- [WHAT YOU ARE ASKED TO DO]
Give the number of lines in the data that hold the word "Facebook", and nothing else.

- [GIVEN ENTRIES]
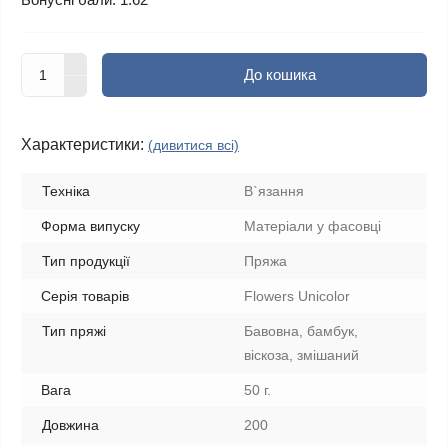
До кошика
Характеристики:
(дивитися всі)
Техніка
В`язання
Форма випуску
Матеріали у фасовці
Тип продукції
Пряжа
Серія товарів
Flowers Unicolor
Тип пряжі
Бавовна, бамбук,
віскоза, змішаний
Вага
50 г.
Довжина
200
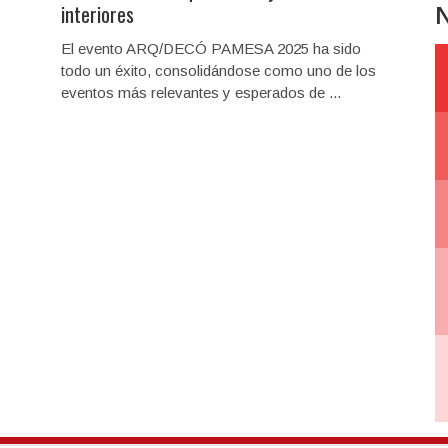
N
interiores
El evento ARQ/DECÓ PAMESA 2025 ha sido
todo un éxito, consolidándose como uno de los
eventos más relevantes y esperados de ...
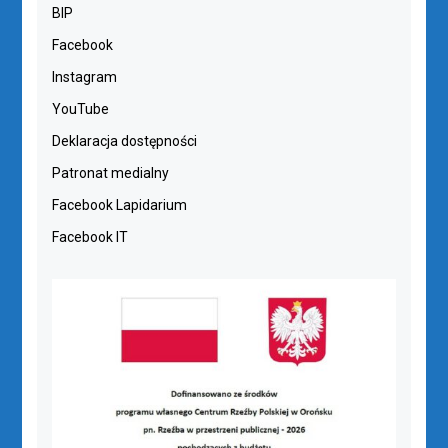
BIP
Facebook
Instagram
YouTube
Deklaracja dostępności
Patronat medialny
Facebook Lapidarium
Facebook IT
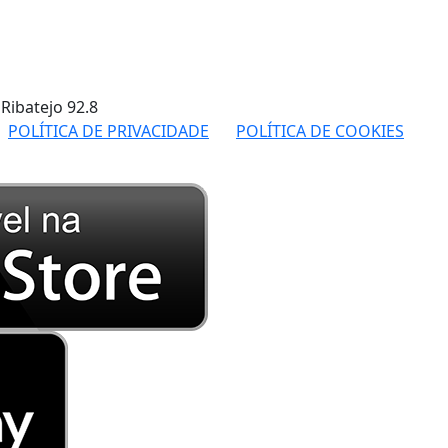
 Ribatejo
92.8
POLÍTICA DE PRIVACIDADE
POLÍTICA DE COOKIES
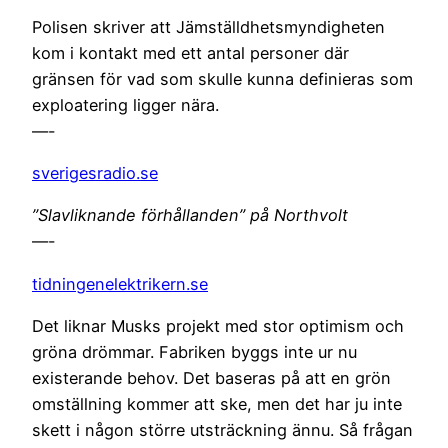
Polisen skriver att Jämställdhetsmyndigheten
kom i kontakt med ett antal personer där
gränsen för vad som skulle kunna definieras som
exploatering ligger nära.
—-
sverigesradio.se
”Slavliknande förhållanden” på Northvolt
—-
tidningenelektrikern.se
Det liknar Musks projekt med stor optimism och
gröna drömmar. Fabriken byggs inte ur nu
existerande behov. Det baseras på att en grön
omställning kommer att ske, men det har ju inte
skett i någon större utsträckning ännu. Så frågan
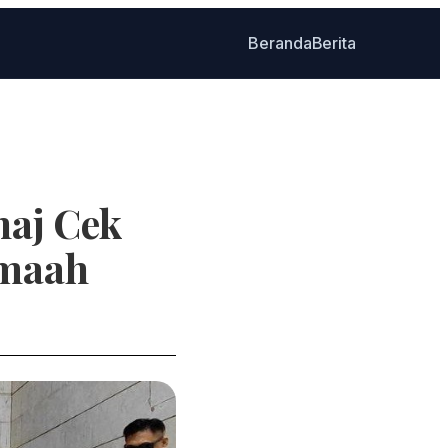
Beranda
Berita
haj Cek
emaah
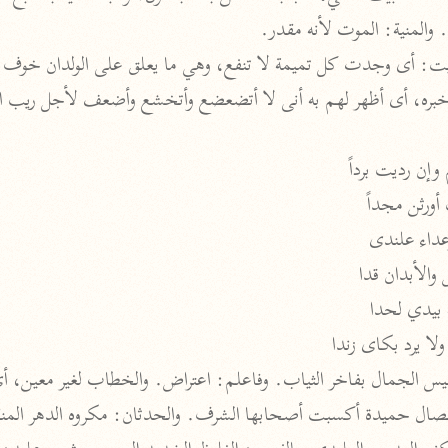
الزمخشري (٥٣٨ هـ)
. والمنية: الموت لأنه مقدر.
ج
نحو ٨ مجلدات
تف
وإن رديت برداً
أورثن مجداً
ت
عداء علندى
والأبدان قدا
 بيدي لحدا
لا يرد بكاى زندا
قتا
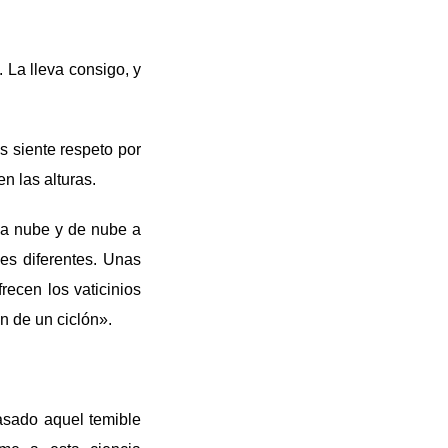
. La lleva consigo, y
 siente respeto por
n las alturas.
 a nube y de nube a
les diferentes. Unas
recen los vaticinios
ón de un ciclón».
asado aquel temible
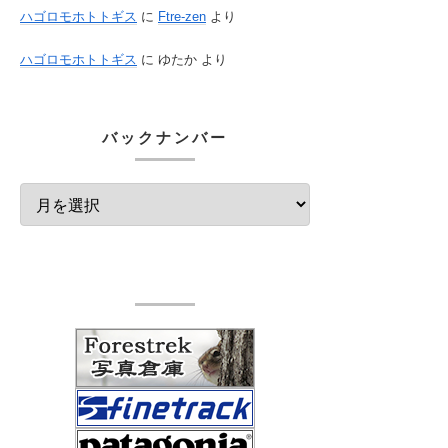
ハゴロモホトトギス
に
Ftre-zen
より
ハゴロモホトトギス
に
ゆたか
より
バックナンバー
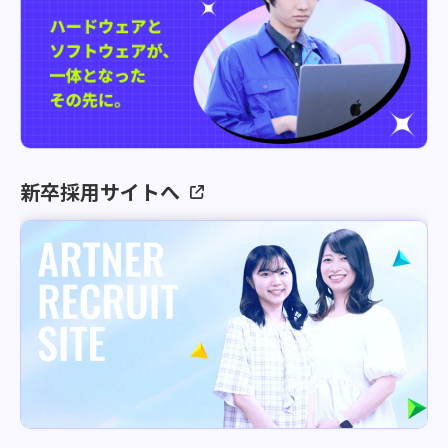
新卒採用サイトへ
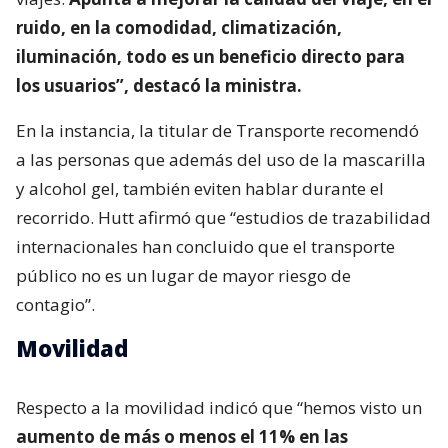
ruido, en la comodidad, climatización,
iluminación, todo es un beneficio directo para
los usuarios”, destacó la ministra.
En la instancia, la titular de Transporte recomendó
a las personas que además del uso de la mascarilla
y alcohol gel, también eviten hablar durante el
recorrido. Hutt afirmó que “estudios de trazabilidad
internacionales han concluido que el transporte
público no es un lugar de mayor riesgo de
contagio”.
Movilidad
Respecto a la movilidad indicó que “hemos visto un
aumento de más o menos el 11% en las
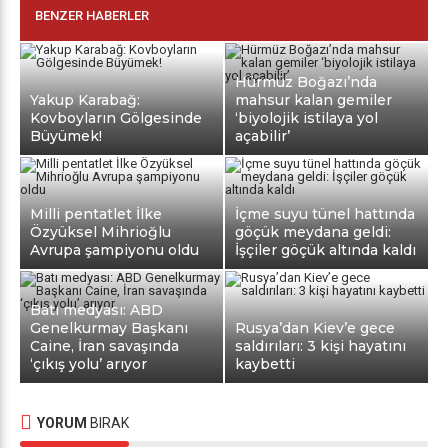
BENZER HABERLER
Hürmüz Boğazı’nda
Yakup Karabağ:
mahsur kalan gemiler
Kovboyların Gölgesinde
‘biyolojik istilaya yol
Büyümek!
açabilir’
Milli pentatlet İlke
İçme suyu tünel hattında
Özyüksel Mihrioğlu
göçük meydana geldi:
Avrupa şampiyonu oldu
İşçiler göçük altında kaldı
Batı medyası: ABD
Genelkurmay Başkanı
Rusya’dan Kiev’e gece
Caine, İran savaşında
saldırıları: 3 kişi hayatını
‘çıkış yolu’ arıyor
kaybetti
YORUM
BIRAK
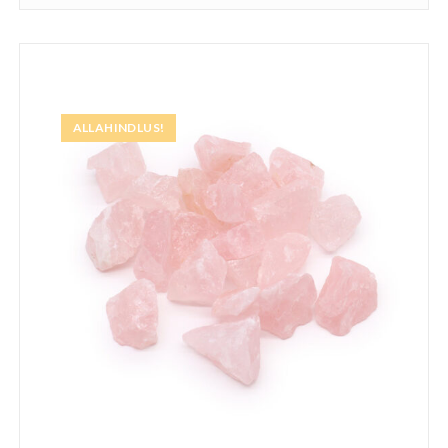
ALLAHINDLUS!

- [RESULT OF THIS EXERCISE]
3